## EXERCISE DESCRIPTION
Look for the string "make" in the listing below, then copy every line that has it.
BEGIN MATERIAL FOR THIS EXERCISE
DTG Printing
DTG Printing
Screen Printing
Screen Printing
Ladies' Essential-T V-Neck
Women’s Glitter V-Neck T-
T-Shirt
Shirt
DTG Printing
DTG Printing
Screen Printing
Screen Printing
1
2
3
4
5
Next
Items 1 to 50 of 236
END MATERIAL FOR THIS EXERCISE
BEGIN MATERIAL FOR THIS EXERCISE
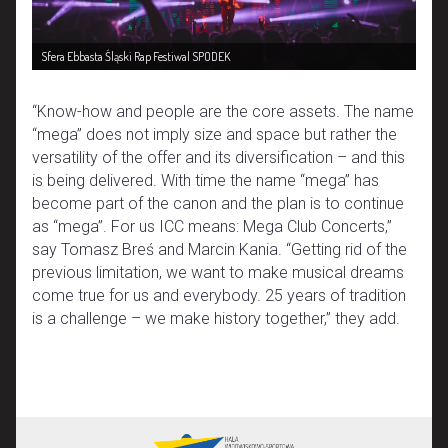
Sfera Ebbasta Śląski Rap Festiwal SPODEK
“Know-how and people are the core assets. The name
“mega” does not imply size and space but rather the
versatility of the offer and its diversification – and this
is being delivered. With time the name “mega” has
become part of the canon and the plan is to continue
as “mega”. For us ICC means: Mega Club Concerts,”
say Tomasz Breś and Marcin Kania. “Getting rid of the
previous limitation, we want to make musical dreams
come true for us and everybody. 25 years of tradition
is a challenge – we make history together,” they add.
END MATERIAL FOR THIS EXERCISE
## TASK RESULT
previous limitation, we want to make musical dreams
is a challenge – we make history together,” they add.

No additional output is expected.